Dataset extract:
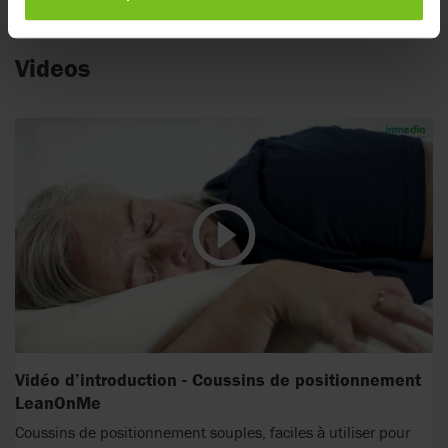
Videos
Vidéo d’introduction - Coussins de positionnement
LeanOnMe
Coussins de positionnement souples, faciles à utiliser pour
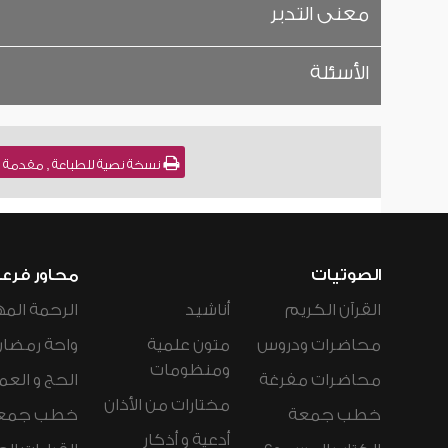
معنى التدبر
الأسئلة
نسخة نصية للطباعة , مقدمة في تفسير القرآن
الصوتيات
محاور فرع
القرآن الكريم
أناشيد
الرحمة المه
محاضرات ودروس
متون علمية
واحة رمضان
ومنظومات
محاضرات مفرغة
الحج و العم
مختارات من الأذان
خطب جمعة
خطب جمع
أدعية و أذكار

--

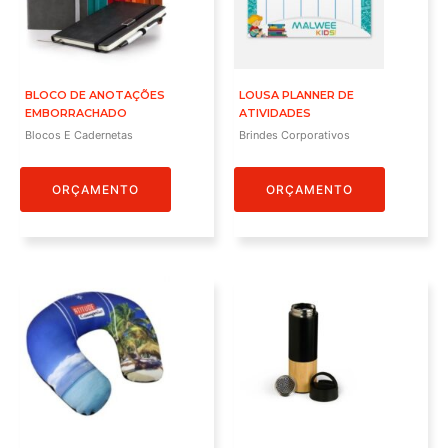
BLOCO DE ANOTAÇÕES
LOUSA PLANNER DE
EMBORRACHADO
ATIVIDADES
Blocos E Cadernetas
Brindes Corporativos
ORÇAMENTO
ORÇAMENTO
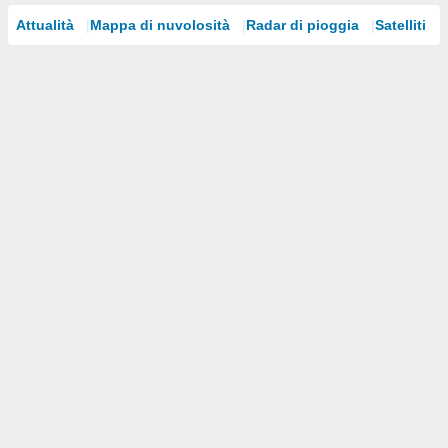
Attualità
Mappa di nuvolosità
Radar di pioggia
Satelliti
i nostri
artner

Your assignment:
Give back exactly the lines of the listing above from the one that contains "Vidéo d’introduction - Coussins" up to and including the one that contains "أدعية و أذكار", but not the pictures, and no other lines.

Expected answer:
Vidéo d’introduction - Coussins de positionnement
LeanOnMe
Coussins de positionnement souples, faciles à utiliser pour
معنى التدبر
الأسئلة
نسخة نصية للطباعة , مقدمة في تفسير القرآن
الصوتيات
محاور فرع
القرآن الكريم
أناشيد
الرحمة المه
محاضرات ودروس
متون علمية
واحة رمضان
ومنظومات
محاضرات مفرغة
الحج و العم
مختارات من الأذان
خطب جمعة
خطب جمع
أدعية و أذكار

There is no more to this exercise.